Le régime a délibérément annoncé l’existence du virus avec un délai d’un mois après son arrivée en Iran. À cet égard, le quotidien d’État Setareh Sobh (Morning Star), dans son éditorial publié le 4 août, a écrit: «Certaines études montrent que le nouveau coronavirus a été transmis de Chine à l’Iran début janvier, au moins un mois avant la annonce officielle des responsables du pays. Pour certaines raisons ou par manque d’informations, ce problème n’a pas été annoncé. Il a été annoncé alors que rien n’a été fait et que le virus s’était largement propagé dans des endroits tels que Téhéran, Qom, Gilan et Mazandaran, et beaucoup étaient infectés ou étaient décédés. En fait, une mauvaise politique et l’absence de transparence dans la communication des informations au public depuis le début ont créé une incohérence et une confusion au sein du ministère de la Santé.

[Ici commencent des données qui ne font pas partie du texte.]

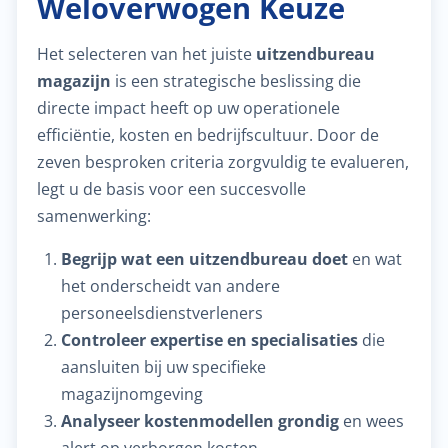
Weloverwogen Keuze
Het selecteren van het juiste
uitzendbureau
magazijn
is een strategische beslissing die
directe impact heeft op uw operationele
efficiëntie, kosten en bedrijfscultuur. Door de
zeven besproken criteria zorgvuldig te evalueren,
legt u de basis voor een succesvolle
samenwerking:
Begrijp wat een uitzendbureau doet
en wat
het onderscheidt van andere
personeelsdienstverleners
Controleer expertise en specialisaties
die
aansluiten bij uw specifieke
magazijnomgeving
Analyseer kostenmodellen grondig
en wees
alert op verborgen kosten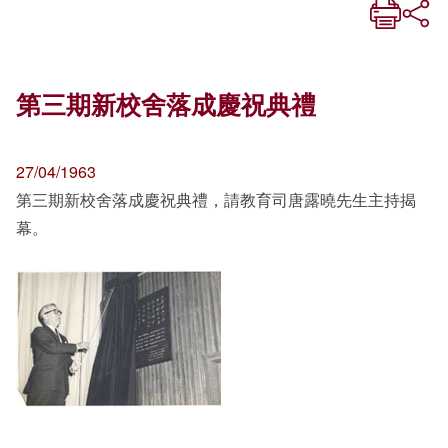
第三期新校舍落成慶祝典禮
27/04/1963
第三期新校舍落成慶祝典禮，請教育司唐露曉先生主持揭
幕。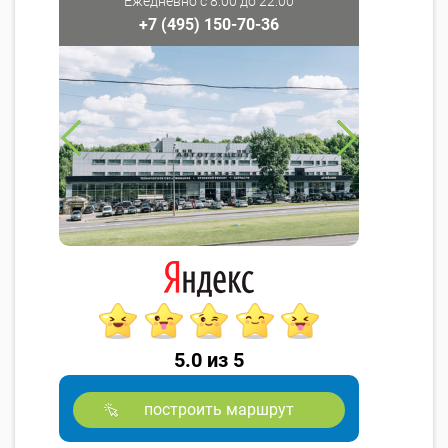
Ежедневно с 8:00 до 22:00
+7 (495) 150-70-36
5.0 из 5
построить маршрут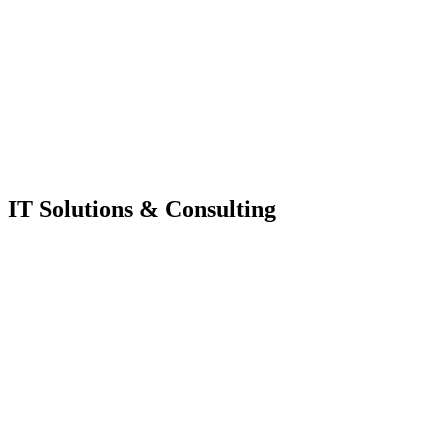
IT Solutions & Consulting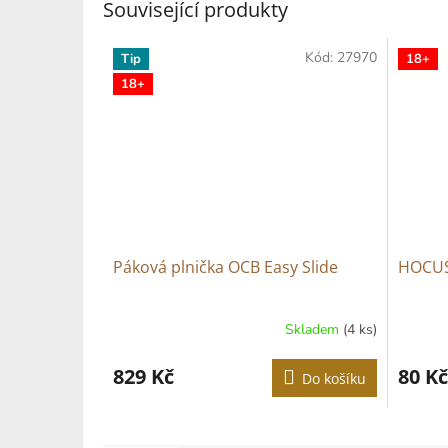
Související produkty
Kód:
27970
Tip
18+
18+
Páková plnička OCB Easy Slide
HOCUS 
Skladem
(4 ks)
Průměr
hodnoce
produkt
829 Kč
80 Kč
Do košíku
je
5,0
z
5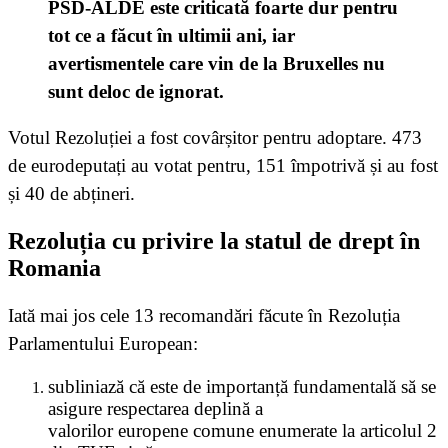
PSD-ALDE este criticată foarte dur pentru
tot ce a făcut în ultimii ani, iar
avertismentele care vin de la Bruxelles nu
sunt deloc de ignorat.
Votul Rezoluției a fost covârșitor pentru adoptare. 473
de eurodeputați au votat pentru, 151 împotrivă și au fost
și 40 de abțineri.
Rezoluția cu privire la statul de drept în
Romania
Iată mai jos cele 13 recomandări făcute în Rezoluția
Parlamentului European:
subliniază că este de importanță fundamentală să se
asigure respectarea deplină a
valorilor europene comune enumerate la articolul 2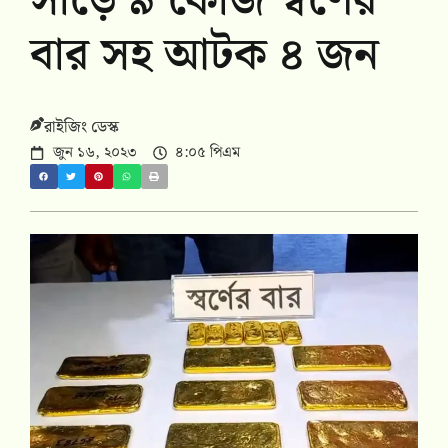
সাড়ে ৯ কেজি স্বর্ণের
বার সহ আটক ৪ জন
রাইজিং ডেস্ক
জুন ১৬, ২০২৩
৪:০৫ পিএম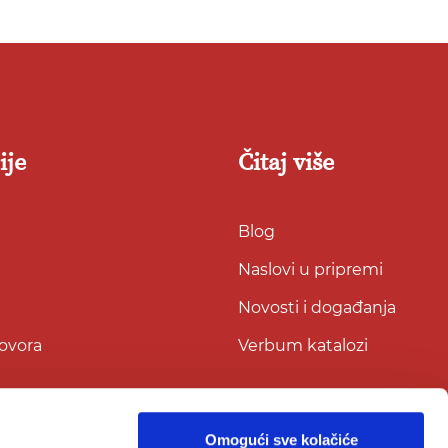
ije
Čitaj više
Blog
Naslovi u pripremi
Novosti i događanja
govora
Verbum katalozi
Omogući sve kolačiće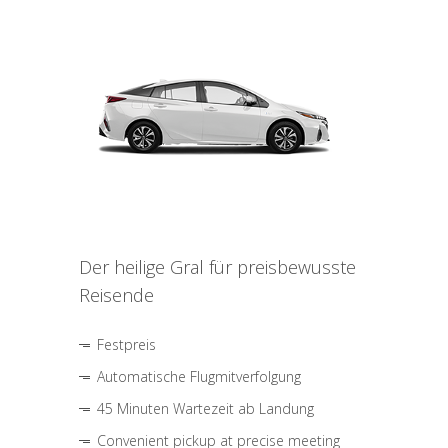
Der heilige Gral für preisbewusste
Reisende
Festpreis
Automatische Flugmitverfolgung
45 Minuten Wartezeit ab Landung
Convenient pickup at precise meeting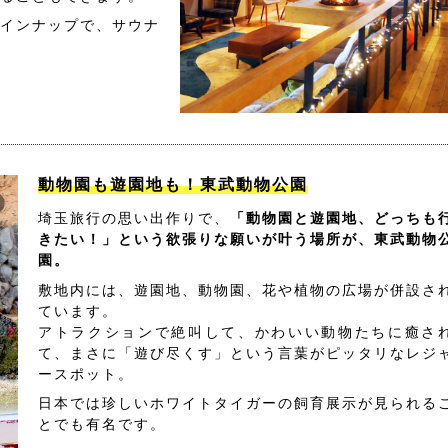
インナップで、サウナ
動物園も遊園地も！東武動物公園
埼玉旅行の思い出作りで、
「動物園と遊園地、どっちも
きたい！」という欲張りな願いが叶う場所が、東武動物
園。
敷地内には、遊園地、動物園、花や植物の広場が併設さ
ています。
アトラクションで絶叫して、かわいい動物たちに癒さ
て、まさに「遊び尽くす」という言葉がピッタリなレジ
ースポット。
日本では珍しいホワイトタイガーの飼育展示が見られる
とでも有名です。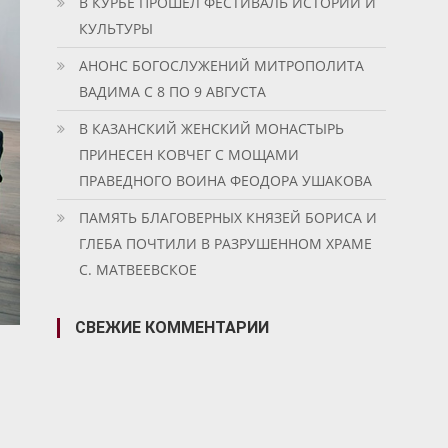
В КУРБЕ ПРОШЕЛ ФЕСТИВАЛЬ ИСТОРИИ И
КУЛЬТУРЫ
АНОНС БОГОСЛУЖЕНИЙ МИТРОПОЛИТА
ВАДИМА С 8 ПО 9 АВГУСТА
В КАЗАНСКИЙ ЖЕНСКИЙ МОНАСТЫРЬ
ПРИНЕСЕН КОВЧЕГ С МОЩАМИ
ПРАВЕДНОГО ВОИНА ФЕОДОРА УШАКОВА
ПАМЯТЬ БЛАГОВЕРНЫХ КНЯЗЕЙ БОРИСА И
ГЛЕБА ПОЧТИЛИ В РАЗРУШЕННОМ ХРАМЕ
С. МАТВЕЕВСКОЕ
СВЕЖИЕ КОММЕНТАРИИ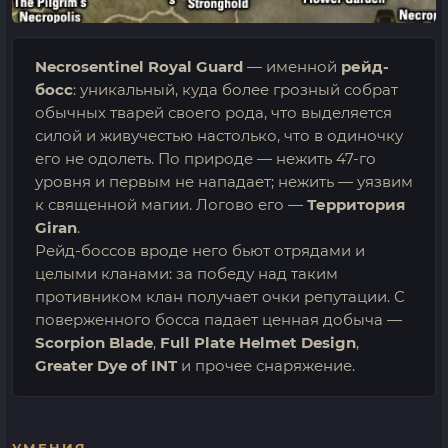
Necrosentinel Royal Guard
— именной
рейд-
босс
: уникальный, куда более грозный собрат
обычных тварей своего рода, что выделяется
силой и живучестью настолько, что в одиночку
его не одолеть. По природе — нежить 47-го
уровня и первым не нападает; нежить — уязвим
к священной магии. Логово его —
Территория
Giran
.
Рейд-боссов вроде него бьют отрядами и
целыми кланами: за победу над таким
противником клан получает очки репутации. С
поверженного босса падает ценная добыча —
Scorpion Blade
,
Full Plate Helmet Design
,
Greater Dye of INT
и прочее снаряжение.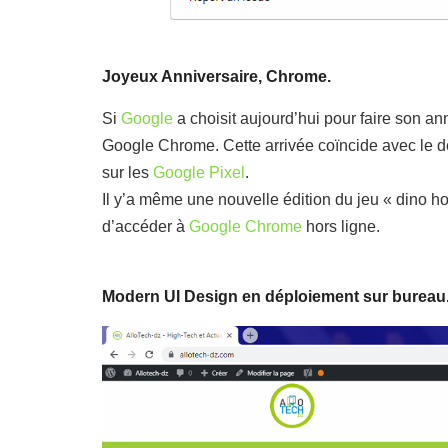
Joyeux Anniversaire, Chrome.
Si
Google
a choisit aujourd’hui pour faire son an
Google Chrome. Cette arrivée coïncide avec le 
sur les
Google Pixel
.
Il y’a même une nouvelle édition du jeu « dino h
d’accéder à
Google Chrome
hors ligne.
Modern UI Design en déploiement sur bureau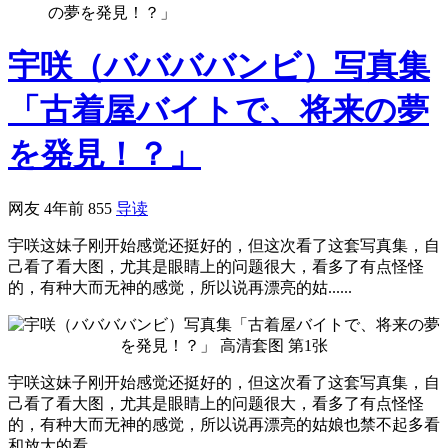
の夢を発見！？」
宇咲（ババババンビ）写真集
「古着屋バイトで、将来の夢
を発見！？」
网友
4年前
855
导读
宇咲这妹子刚开始感觉还挺好的，但这次看了这套写真集，自
己看了看大图，尤其是眼睛上的问题很大，看多了有点怪怪
的，有种大而无神的感觉，所以说再漂亮的姑......
宇咲这妹子刚开始感觉还挺好的，但这次看了这套写真集，自
己看了看大图，尤其是眼睛上的问题很大，看多了有点怪怪
的，有种大而无神的感觉，所以说再漂亮的姑娘也禁不起多看
和放大的看。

Entre-temps, de nombreux responsables de la santé du régime ont reconnu que le personnel médical et les équipements étaient épuisés. Reza Malekzadeh, vice-ministre de la Santé, a déclaré le 18 août au quotidien d’État Setareh Sobh: «La transmission du virus a augmenté de trois à neuf fois, et le personnel médical et l’équipement sont épuisés et ne peuvent pas faire face à la troisième vague de épidémie de virus en automne. »

Au lieu d’aider les gens, de soutenir le personnel médical et de lutter contre la crise des coronavirus, le régime produit des missiles balistiques et continue de financer le terrorisme. Le terrorisme des mollahs à l’étranger est conforme à son oppression intérieure. En fait, le régime a l’intention d’exporter le chaos à l’étranger et d’utiliser le terrorisme pour faire chantage contre la communauté internationale.